We zipped the multiple csv files from TRANSIMS in one folder and read it using pandas into one dataframe.

In [6]:
def read_gdf_from_zip(zip_fp):
    """
    Reads multiple csv files from ZipFile into a Pandas dataframe.
    """
    for zip_file in glob.glob(zip_fp):
        zf = zipfile.ZipFile(zip_file)
        dfs = [pd.read_csv(zf.open(f),sep=",") for f in zf.namelist()]
        sim_df = pd.concat(dfs,ignore_index=True)
    
    return sim_df

In [9]:
snapshot = read_gdf_from_zip('/Users/vsundar/Documents/personal/smc/data/vehicle_data/Simulation_Snapshot/snapshot.zip')

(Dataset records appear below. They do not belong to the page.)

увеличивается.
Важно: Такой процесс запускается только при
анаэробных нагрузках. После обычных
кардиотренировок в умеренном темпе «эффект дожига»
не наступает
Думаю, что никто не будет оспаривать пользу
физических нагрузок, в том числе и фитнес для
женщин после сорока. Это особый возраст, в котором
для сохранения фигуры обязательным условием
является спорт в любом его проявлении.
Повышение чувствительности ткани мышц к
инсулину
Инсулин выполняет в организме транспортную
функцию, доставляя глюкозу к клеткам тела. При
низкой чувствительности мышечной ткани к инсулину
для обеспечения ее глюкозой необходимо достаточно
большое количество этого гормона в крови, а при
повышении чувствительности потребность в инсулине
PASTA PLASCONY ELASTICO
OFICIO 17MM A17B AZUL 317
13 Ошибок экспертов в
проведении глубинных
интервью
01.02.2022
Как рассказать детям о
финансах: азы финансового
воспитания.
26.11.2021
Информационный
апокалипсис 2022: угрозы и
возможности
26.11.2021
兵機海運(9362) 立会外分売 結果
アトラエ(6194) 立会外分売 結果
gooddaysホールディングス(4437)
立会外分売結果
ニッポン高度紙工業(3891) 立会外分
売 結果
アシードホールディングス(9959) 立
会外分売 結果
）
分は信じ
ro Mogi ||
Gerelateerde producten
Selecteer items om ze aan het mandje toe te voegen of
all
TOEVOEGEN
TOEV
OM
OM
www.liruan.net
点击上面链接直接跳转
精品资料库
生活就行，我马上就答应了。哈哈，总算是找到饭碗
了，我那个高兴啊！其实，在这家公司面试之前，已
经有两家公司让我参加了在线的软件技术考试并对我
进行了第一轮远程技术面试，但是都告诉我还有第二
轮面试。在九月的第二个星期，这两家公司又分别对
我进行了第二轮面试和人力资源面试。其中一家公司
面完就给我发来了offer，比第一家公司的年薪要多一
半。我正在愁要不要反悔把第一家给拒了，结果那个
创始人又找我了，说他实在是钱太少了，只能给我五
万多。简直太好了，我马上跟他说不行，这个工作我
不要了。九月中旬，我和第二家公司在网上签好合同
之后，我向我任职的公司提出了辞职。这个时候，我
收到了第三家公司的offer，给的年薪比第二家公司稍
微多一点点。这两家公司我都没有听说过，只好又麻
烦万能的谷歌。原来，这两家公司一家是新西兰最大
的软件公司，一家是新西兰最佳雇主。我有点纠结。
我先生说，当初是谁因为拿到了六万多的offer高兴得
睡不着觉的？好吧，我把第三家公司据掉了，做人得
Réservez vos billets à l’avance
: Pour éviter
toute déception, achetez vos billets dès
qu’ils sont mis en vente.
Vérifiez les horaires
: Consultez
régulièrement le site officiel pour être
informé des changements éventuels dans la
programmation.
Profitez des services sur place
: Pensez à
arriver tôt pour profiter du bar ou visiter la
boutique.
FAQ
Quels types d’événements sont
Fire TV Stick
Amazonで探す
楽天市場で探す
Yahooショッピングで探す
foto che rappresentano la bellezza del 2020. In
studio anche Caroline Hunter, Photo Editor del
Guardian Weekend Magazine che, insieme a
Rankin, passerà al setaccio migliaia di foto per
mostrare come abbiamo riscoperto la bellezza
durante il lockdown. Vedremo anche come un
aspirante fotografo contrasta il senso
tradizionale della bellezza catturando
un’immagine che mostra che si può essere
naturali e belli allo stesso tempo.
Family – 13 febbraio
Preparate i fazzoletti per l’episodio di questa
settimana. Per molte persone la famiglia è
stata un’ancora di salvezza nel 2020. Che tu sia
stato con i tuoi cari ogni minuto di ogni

It is assumed that during a typical day, agents travel from a specific building near their origin location to a specific building near their destination location. 

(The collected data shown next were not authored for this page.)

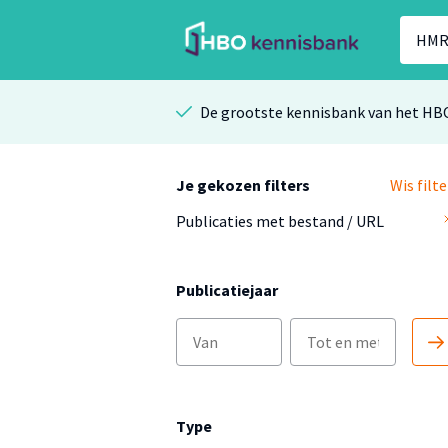
De grootste kennisbank van het HB
Je gekozen filters
Wis filte
Publicaties met bestand / URL
Publicatiejaar
Type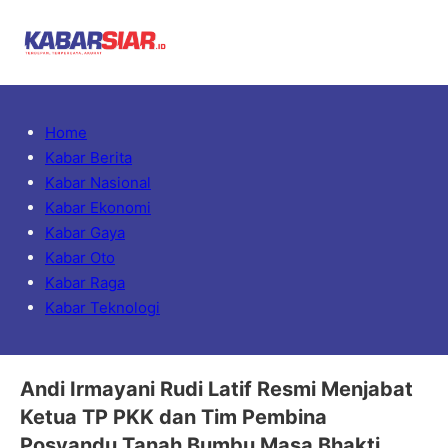
Home
Kabar Berita
Kabar Nasional
Kabar Ekonomi
Kabar Gaya
Kabar Oto
Kabar Raga
Kabar Teknologi
Andi Irmayani Rudi Latif Resmi Menjabat
Ketua TP PKK dan Tim Pembina
Posyandu Tanah Bumbu Masa Bhakti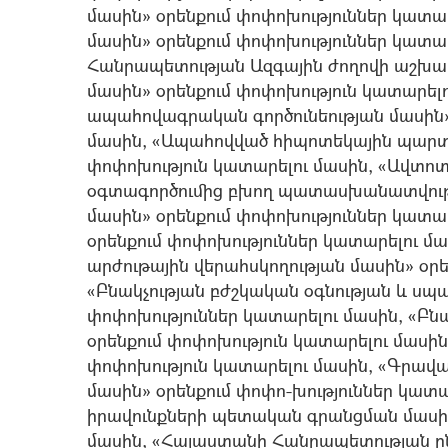
մասին» օրենքում փոփոխություններ կատ
մասին» օրենքում փոփոխություններ կատա
Հանրապետության Ազգային ժողովի աշխա
մասին» օրենքում փոփոխություն կատարել
ապահովագրական գործունեության մասին»
մասին, «Ապահովված հիպոտեկային պարտ
փոփոխություն կատարելու մասին, «Ավտո
օգտագործումից բխող պատասխանատվու
մասին» օրենքում փոփոխություններ կատար
օրենքում փոփոխություններ կատարելու մ
արժութային վերահսկողության մասին» օրե
«Բնակչության բժշկական օգնության և սպ
փոփոխություններ կատարելու մասին, «Բ
օրենքում փոփոխություն կատարելու մասին
փոփոխություն կատարելու մասին, «Գրավա
մասին» օրենքում փոփո-խություններ կատա
իրավունքների պետական գրանցման մասին
մասին, «Հայաստանի Հանրապետության 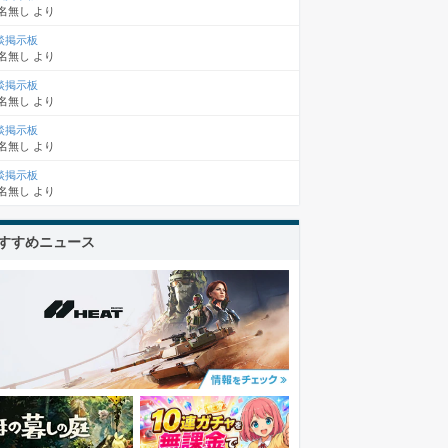
名無し
より
談掲示板
名無し
より
談掲示板
名無し
より
談掲示板
名無し
より
談掲示板
名無し
より
すすめニュース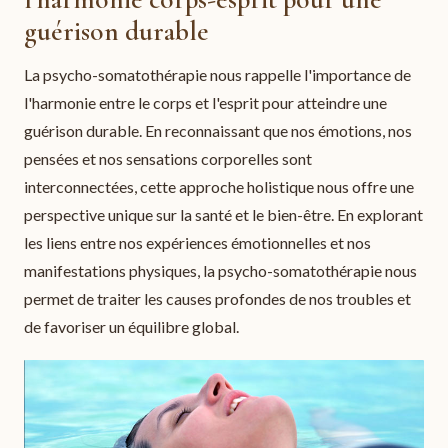
guérison durable
La psycho-somatothérapie nous rappelle l'importance de
l'harmonie entre le corps et l'esprit pour atteindre une
guérison durable. En reconnaissant que nos émotions, nos
pensées et nos sensations corporelles sont
interconnectées, cette approche holistique nous offre une
perspective unique sur la santé et le bien-être. En explorant
les liens entre nos expériences émotionnelles et nos
manifestations physiques, la psycho-somatothérapie nous
permet de traiter les causes profondes de nos troubles et
de favoriser un équilibre global.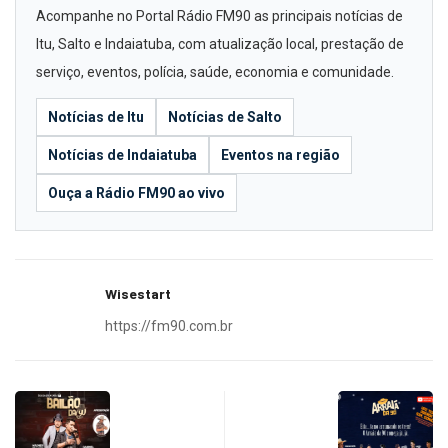
Acompanhe no Portal Rádio FM90 as principais notícias de
Itu, Salto e Indaiatuba, com atualização local, prestação de
serviço, eventos, polícia, saúde, economia e comunidade.
Notícias de Itu
Notícias de Salto
Notícias de Indaiatuba
Eventos na região
Ouça a Rádio FM90 ao vivo
Wisestart
https://fm90.com.br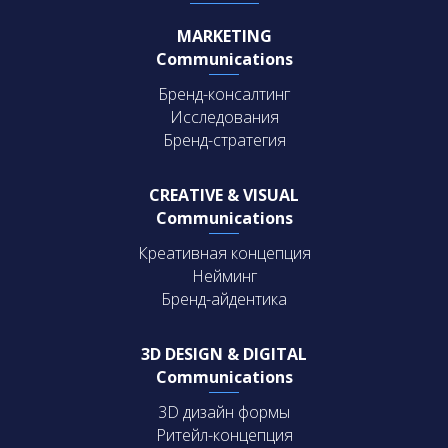
MARKETING
Communications
Бренд-консалтинг
Исследования
Бренд-стратегия
CREATIVE & VISUAL
Communications
Креативная концепция
Нейминг
Бренд-айдентика
3D DESIGN & DIGITAL
Communications
3D дизайн формы
Ритейл-концепция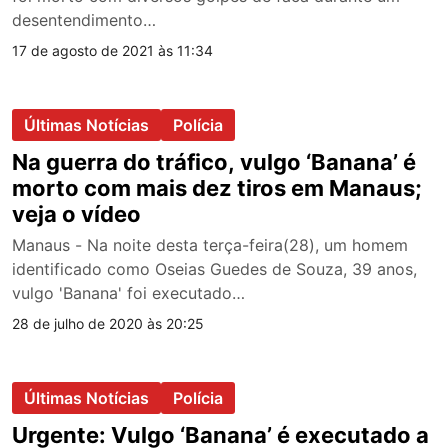
desentendimento…
17 de agosto de 2021 às 11:34
Últimas Notícias
Polícia
Na guerra do tráfico, vulgo ‘Banana’ é
morto com mais dez tiros em Manaus;
veja o vídeo
Manaus - Na noite desta terça-feira(28), um homem
identificado como Oseias Guedes de Souza, 39 anos,
vulgo 'Banana' foi executado…
28 de julho de 2020 às 20:25
Últimas Notícias
Polícia
Urgente: Vulgo ‘Banana’ é executado a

Building occupancy at the start and end of the day can be calculated by assigning agents to buildings nearest to their origin (“first seen”) and destination (“last seen”) locations.

We prepare the two datasets describing the locations of the agents (start and end), assign geometry attributes and prescribe a coordinate reference system (CRS).

In [13]:
def start_end(sim_df):
    """
    Reads a spatial dataset from ZipFile into GeoPandas. Assumes that there is only a single file (such as GeoPackage)
    inside the ZipFile.
    """
    sim_snap_df = sim_df.groupby('VEHICLE')   
    sim_start = pd.DataFrame(sim_snap_df.head(1))
    sim_end = pd.DataFrame(sim_snap_df.tail(1))
    sim_end.X_COORD = pd.to_numeric(sim_end.X_COORD)
    sim_end.Y_COORD = pd.to_numeric(sim_end.Y_COORD)
    sim_start.X_COORD = pd.to_numeric(sim_start.X_COORD)
    sim_start.Y_COORD = pd.to_numeric(sim_start.Y_COORD)
    sim_start_gdf = gpd.GeoDataFrame(sim_start, geometry=gpd.points_from_xy(sim_start.X_COORD,sim_start.Y_COORD))
    sim_start_gdf.crs="EPSG:26916"
    sim_start_wgs84 = sim_start_gdf.to_crs(epsg=4326)
    sim_end_gdf = gpd.GeoDataFrame(sim_end, geometry=gpd.points_from_xy(sim_end.X_COORD,sim_end.Y_COORD))
    sim_end_gdf.crs="EPSG:26916"
    sim_end_wgs84 = sim_end_gdf.to_crs(epsg=4326)
    sim_start_wgs84 = sim_start_wgs84.reset_index(drop=True)
    
    return sim_start_wgs84, sim_end_wgs84

In [14]:
import time
start_time = time.time()
sim_start,sim_end = start_end(snapshot)
print("--- %s seconds ---" % (time.time() - start_time))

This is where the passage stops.